Review: Nikon D7000

Jeff's Rating: 5/5

tl;dr: A worthwhile upgrade to the Nikon D90, and an excellent display of Nikon's latest whiz-bang features. Best video recording abilities of any current or past Nikon SLR.

Nikon D7000 - Front

I just received my new Nikon D7000 SLR in the mail today, so I'm working on getting some images and videos together for a full-fledged review.

Handling / Build Quality

The D7000's body, unlike my old D90, has a few parts made of magnesium alloy, rather than the cheap-feeling plastic of cheaper cameras—and you can really tell the difference.

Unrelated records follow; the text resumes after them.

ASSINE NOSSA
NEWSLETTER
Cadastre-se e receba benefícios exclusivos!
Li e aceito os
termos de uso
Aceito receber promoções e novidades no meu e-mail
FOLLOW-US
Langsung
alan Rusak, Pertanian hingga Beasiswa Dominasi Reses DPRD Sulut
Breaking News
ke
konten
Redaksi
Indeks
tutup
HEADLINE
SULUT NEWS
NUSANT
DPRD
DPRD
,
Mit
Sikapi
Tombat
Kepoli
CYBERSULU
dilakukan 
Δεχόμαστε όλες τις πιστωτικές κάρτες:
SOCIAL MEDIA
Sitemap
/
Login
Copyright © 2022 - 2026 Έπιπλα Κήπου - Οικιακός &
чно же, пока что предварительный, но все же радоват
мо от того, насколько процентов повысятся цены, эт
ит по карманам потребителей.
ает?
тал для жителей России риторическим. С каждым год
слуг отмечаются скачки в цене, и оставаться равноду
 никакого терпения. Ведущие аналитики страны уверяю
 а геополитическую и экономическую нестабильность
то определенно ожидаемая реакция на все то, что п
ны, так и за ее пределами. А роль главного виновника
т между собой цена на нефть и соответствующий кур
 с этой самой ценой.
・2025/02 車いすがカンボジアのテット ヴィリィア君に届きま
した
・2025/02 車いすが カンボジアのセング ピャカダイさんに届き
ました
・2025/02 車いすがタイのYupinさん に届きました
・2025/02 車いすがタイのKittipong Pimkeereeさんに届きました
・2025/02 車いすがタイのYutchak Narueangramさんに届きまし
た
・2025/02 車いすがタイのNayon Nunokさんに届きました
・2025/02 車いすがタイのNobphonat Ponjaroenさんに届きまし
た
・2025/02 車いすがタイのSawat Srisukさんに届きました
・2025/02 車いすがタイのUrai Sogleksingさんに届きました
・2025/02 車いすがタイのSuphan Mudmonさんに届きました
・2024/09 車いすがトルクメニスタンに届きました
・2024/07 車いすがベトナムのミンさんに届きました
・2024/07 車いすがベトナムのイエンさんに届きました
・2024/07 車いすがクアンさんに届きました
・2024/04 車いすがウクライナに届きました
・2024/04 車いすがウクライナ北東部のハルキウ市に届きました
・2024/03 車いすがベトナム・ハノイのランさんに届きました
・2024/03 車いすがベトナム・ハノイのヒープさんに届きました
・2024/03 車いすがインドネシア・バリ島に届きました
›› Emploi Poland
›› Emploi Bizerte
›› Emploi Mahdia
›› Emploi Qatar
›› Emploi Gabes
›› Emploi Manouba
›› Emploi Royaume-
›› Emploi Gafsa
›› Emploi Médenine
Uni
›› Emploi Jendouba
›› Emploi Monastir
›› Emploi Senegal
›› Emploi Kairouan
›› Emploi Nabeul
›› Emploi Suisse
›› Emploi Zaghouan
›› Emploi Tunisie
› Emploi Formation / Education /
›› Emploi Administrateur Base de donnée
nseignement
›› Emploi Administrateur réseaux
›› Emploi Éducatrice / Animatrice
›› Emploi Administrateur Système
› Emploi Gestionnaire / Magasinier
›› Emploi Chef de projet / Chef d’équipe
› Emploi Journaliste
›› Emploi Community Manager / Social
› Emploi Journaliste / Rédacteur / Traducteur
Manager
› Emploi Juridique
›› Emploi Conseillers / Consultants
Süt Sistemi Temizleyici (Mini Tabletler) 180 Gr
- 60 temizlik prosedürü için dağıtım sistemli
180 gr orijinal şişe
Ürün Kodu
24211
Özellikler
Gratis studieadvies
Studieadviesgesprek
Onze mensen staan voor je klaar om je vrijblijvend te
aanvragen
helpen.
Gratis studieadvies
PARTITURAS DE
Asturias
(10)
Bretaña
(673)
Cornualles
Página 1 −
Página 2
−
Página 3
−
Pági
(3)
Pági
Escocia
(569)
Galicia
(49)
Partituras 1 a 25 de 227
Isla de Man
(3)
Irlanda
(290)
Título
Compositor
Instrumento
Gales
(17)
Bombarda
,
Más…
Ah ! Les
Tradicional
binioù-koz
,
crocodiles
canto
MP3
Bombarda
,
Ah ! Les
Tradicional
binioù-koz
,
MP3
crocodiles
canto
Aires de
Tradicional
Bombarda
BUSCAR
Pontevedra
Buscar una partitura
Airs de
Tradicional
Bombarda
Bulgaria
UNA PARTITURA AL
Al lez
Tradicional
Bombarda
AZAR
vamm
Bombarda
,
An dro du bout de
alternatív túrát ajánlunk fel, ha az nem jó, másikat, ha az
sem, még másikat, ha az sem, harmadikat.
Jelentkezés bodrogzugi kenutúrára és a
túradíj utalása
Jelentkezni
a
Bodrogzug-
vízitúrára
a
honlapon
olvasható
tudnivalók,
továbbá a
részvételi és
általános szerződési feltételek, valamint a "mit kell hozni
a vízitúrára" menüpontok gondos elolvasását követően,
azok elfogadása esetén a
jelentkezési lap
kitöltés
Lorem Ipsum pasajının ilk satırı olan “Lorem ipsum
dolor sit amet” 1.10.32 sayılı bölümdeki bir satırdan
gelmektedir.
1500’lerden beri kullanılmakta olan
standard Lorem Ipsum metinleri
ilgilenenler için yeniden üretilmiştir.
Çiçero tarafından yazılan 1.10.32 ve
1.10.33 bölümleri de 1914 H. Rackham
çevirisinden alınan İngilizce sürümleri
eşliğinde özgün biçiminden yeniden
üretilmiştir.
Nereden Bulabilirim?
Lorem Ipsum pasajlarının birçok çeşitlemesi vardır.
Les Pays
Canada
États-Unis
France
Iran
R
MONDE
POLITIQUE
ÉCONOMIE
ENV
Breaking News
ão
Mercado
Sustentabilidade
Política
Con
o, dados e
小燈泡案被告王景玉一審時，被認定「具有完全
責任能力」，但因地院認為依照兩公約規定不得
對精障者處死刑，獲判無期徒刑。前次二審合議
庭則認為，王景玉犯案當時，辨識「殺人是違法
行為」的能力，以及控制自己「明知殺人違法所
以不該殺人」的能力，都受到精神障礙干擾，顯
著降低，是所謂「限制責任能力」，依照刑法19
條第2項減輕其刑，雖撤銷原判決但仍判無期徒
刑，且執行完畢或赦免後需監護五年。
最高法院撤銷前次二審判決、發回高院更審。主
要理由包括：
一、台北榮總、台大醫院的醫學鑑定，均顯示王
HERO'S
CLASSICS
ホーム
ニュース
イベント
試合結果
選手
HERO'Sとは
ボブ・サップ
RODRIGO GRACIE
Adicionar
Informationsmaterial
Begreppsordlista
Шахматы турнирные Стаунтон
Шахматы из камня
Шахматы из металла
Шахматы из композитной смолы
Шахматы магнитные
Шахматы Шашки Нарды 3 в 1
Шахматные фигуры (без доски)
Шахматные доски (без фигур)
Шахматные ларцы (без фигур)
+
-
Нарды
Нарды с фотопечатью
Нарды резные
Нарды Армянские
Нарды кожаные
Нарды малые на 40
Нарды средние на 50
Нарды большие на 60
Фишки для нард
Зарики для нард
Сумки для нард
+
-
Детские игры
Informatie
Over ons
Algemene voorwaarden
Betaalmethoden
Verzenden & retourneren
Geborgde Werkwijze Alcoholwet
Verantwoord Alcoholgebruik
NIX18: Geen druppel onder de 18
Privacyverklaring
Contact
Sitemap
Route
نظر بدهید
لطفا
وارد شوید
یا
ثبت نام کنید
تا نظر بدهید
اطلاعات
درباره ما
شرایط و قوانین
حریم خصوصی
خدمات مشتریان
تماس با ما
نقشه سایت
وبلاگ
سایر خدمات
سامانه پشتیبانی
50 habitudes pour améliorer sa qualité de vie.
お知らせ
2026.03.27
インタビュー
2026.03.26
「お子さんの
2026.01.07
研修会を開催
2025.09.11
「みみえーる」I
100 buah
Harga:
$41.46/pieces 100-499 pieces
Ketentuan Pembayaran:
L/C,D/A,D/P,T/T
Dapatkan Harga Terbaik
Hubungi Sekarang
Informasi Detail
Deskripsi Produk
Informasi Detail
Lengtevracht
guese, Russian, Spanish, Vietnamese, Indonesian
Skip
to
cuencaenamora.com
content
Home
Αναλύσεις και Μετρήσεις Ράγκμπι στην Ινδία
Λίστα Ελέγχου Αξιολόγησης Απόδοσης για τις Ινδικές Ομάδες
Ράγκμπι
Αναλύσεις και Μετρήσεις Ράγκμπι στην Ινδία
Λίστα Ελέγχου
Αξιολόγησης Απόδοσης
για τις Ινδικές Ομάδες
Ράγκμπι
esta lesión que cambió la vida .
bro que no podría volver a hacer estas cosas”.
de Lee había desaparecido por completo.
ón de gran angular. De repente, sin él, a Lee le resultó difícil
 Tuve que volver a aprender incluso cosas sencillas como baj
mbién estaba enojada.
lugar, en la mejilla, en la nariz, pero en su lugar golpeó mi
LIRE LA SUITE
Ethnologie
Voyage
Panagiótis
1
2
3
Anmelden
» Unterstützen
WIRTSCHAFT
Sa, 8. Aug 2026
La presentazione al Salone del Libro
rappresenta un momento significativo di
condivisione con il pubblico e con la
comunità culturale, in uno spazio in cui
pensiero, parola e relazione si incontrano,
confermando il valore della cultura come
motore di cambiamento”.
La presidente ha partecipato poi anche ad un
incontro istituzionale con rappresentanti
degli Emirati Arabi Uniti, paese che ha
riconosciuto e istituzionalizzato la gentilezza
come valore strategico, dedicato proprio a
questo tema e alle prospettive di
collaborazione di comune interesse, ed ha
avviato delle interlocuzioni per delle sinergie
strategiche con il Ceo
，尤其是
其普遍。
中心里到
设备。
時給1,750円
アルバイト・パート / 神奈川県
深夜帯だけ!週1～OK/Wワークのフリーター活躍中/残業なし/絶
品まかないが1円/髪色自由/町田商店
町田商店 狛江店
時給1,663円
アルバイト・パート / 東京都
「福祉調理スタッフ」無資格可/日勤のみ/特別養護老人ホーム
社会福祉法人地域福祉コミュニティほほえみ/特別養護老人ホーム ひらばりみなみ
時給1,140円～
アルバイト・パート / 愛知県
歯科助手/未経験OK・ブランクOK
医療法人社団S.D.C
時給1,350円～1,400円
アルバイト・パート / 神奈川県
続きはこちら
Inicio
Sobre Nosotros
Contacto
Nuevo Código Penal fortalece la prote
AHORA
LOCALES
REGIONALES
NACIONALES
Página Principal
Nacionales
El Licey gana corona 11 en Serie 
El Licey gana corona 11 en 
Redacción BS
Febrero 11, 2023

A few buttons on the D7000 feel a bit better than those on the D90, as well:

  • The shutter button, which some people call too sensitive, is just right. Sometimes, in tricky lighting, I would have to set my D90 to continuous mode to get a steadier shot, since the button requires some pressure to trigger. The D7000 requires only gentle pressure after the half-trigger (focus/exposure lock).
  • The live-view trigger-switch is in a perfect place. I can switch on live view while I pull the camera away from my eye without even looking, then hit record in the same spot. The D90 made this operation a chore.
  • The AF-mode selection button on top of the AF/M switch is a lot more intuitive than having three modes on that switch. I always had to look on the side (moving my eye from the viewfinder) to figure out which focus mode I was using. Now, hold down the button and use one of the two command dials to switch between AF-S, AF-C and AF-A, and the autofocus area mode.

I've also purchased the excellent Nikon MB-D11 Battery Grip, and it makes the D7000 feel much more solid, especially when using pro glass like the 70-200 VR lens. Without the battery grip, the D7000 body stays in my hand about the same as the D90 did - my pinkie would like a little bit more area to hold, and it gets it with the battery grip.

High ISO Image Quality

I'm not even going to discuss low-ISO image quality—it's incredible, as is the quality on any other DSLR released in the past two years.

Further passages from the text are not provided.